WASHINGTON – The Endocrine Society called for European regulators to ensure that endocrine-disrupting chemicals (EDCs) can be identified using practical, achievable scientific standards in detailed comments on a draft guidance document for implementing criteria for the identification of EDCs.
An EDC is a chemical or mixture of chemicals that can cause adverse health effects by interfering with hormones in the body. There are more than 85,000 manufactured chemicals, of which thousands may be EDCs. Endocrine-disrupting chemicals are found in everyday products and throughout the environment.
The European Commission requested that the European Food Safety Agency (EFSA) and European Chemicals Agency (ECHA) develop the guidance for implementing new criteria for regulating EDCs.
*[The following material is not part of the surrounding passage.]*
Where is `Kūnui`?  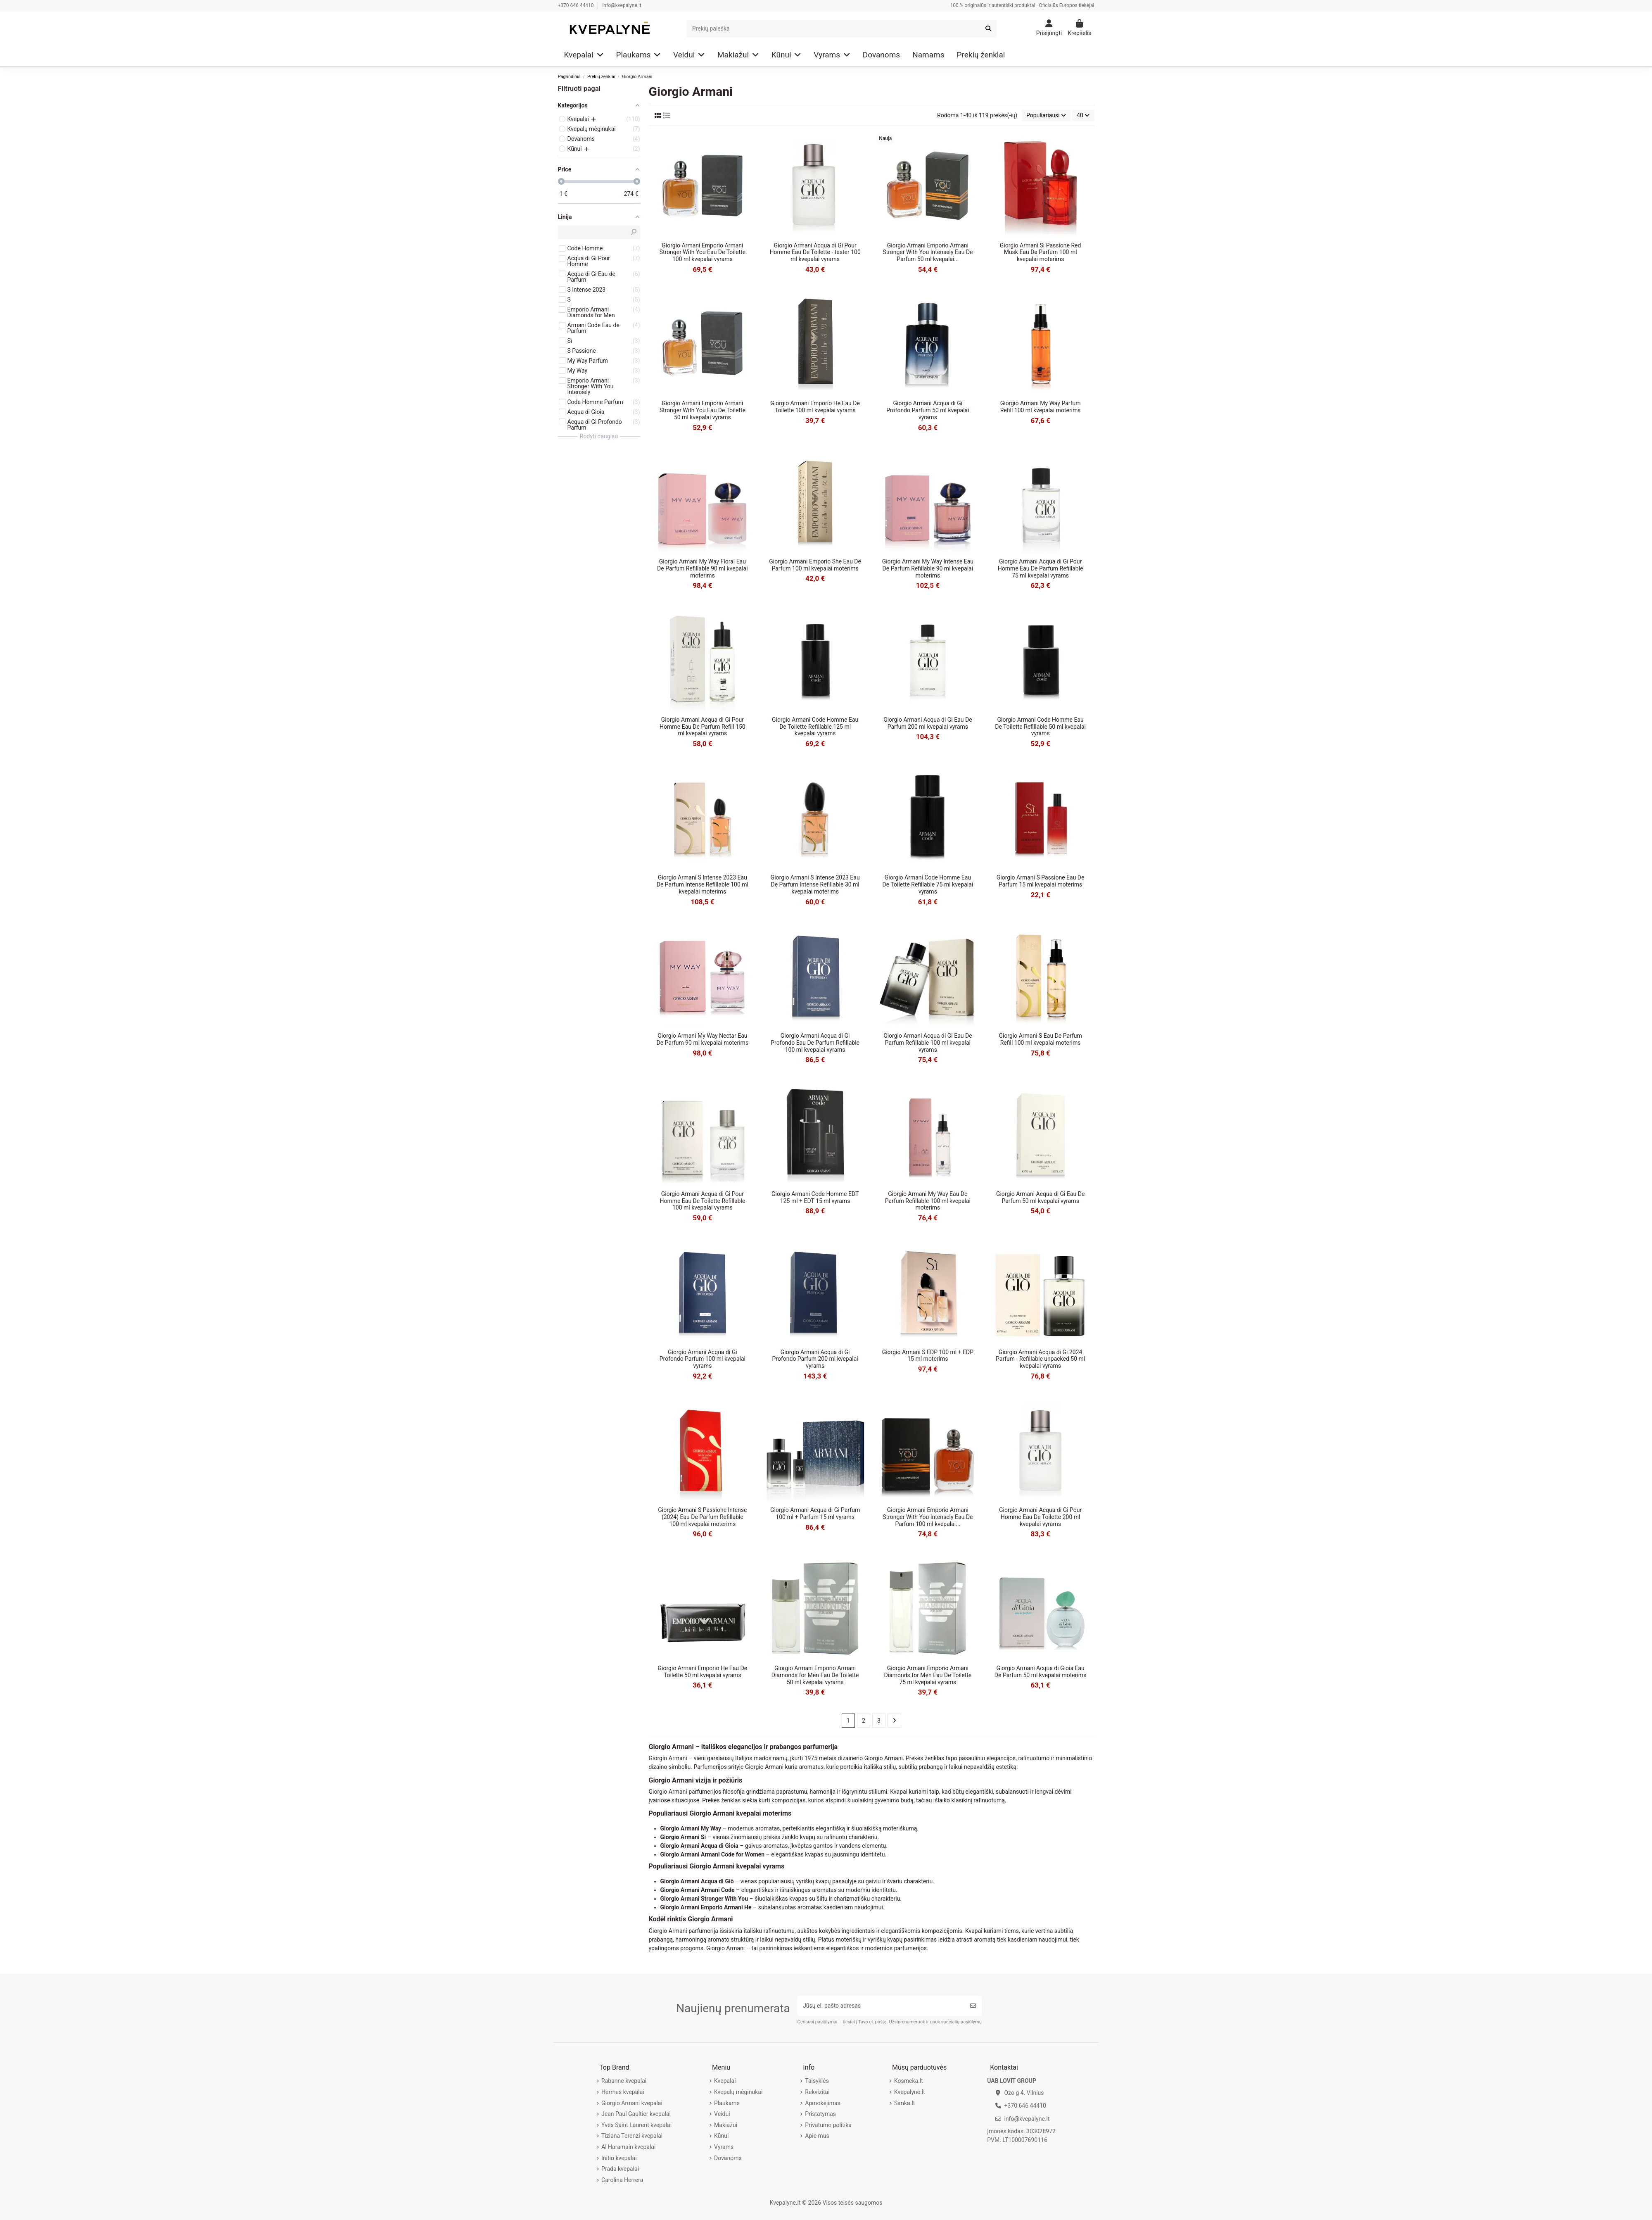
Kūnui is located at coordinates (721, 2135).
While the two agencies offered a thoughtful and practical approach to regulation of EDCs, the Society’s experts noted several concerns in the draft guidance that need to be addressed to ensure EDCs posing a risk to public health can be identified.
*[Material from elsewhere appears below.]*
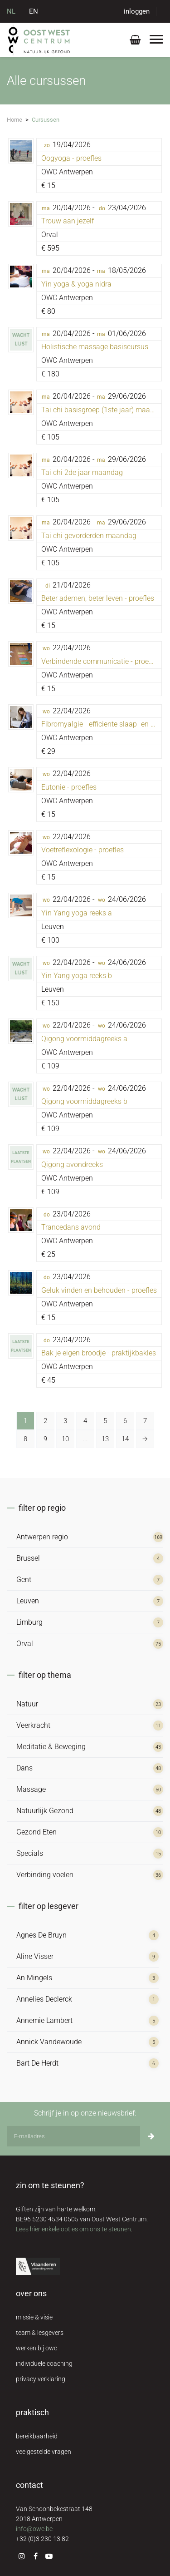 Image resolution: width=170 pixels, height=2576 pixels. I want to click on Dans, so click(24, 1768).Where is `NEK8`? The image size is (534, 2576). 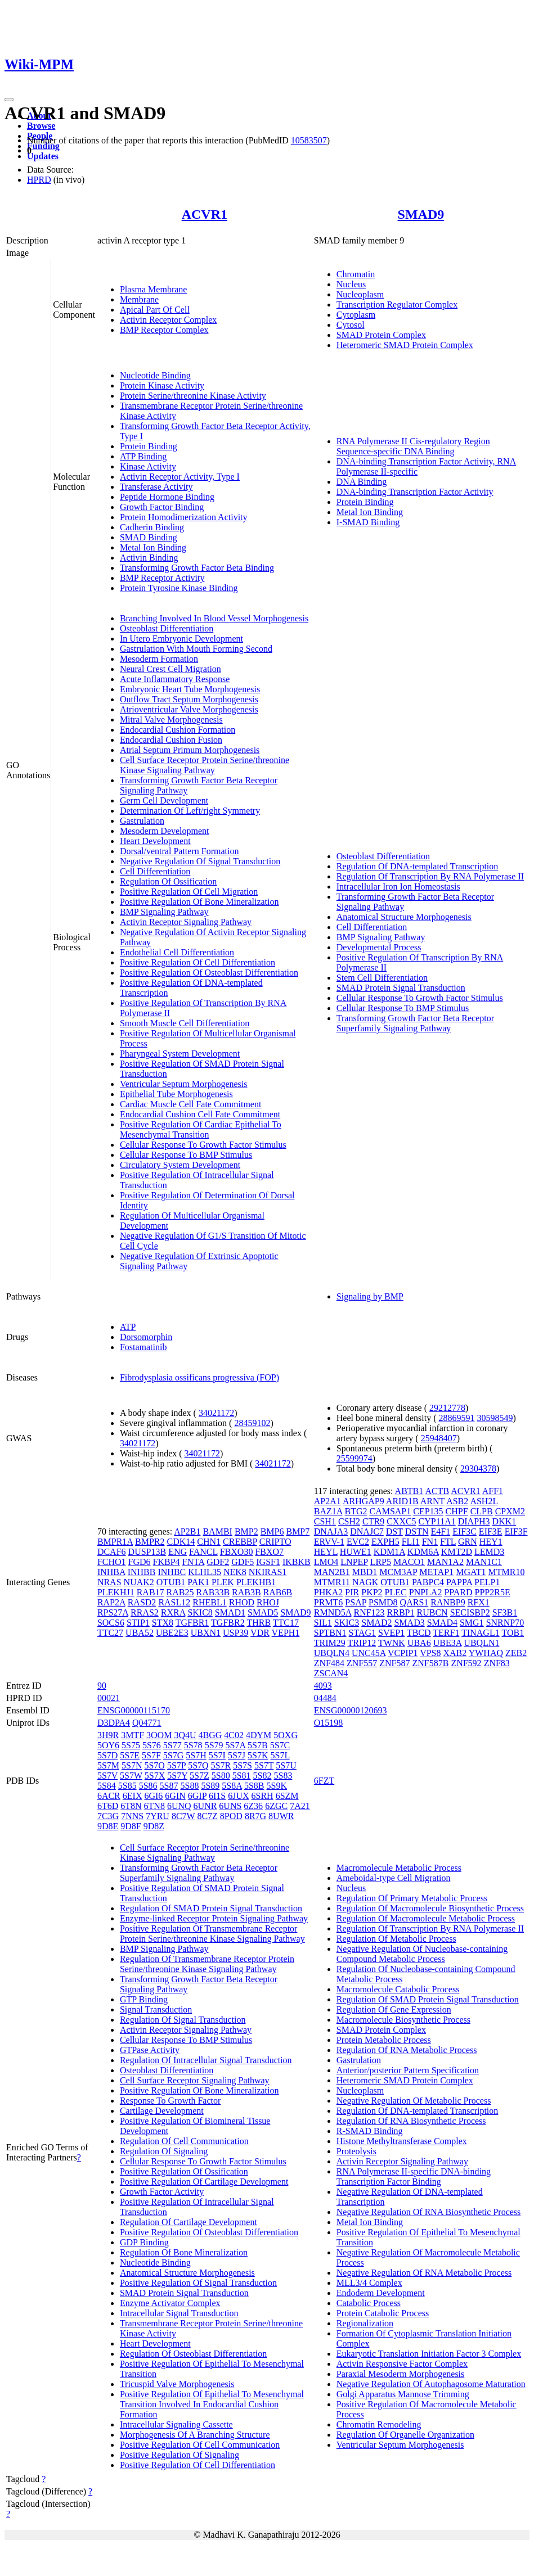
NEK8 is located at coordinates (234, 1572).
The Endocrine Society encourages the authors of the guidance to ensure that regulatory agencies can identify chemicals that interfere with hormone action and define them as EDCs based on a realistic standard of scientific information, minimizing the potential for mischaracterization of harmful chemicals. The Society also asked for more clarify on situations where agencies may not have sufficient information to evaluate a chemical.
The Society called for broadening the scope of the guidance to incorporate all potential toxicity effects that are relevant to endocrine disruption. The current draft focuses on tests and endpoints for EDCs that mimic, block, or interfere with estrogen, androgen, and thyroid hormones and the body’s production of steroids. However, chemicals can disrupt other endocrine pathways that depend on proper hormone function, such as metabolism. Disrupting these pathways can lead to adverse consequences such as weight gain and insulin resistance.
The Society encouraged regulatory agencies to review and update the guidance in the future as necessary to incorporate the latest scientific evidence on EDCs. The Society also highlighted problems in the thyroid section of the guidance recommending that regulators strengthen this section to ensure that this important and complex pathway is properly assessed.
Society experts will continue to provide input to the European Commission, EFSA and ECHA as they revise the guidance and European Union regulations. Science based regulations on EDCs are crucial to ensure a high level of health and environmental protection and protect the public from the harms due to EDC exposure.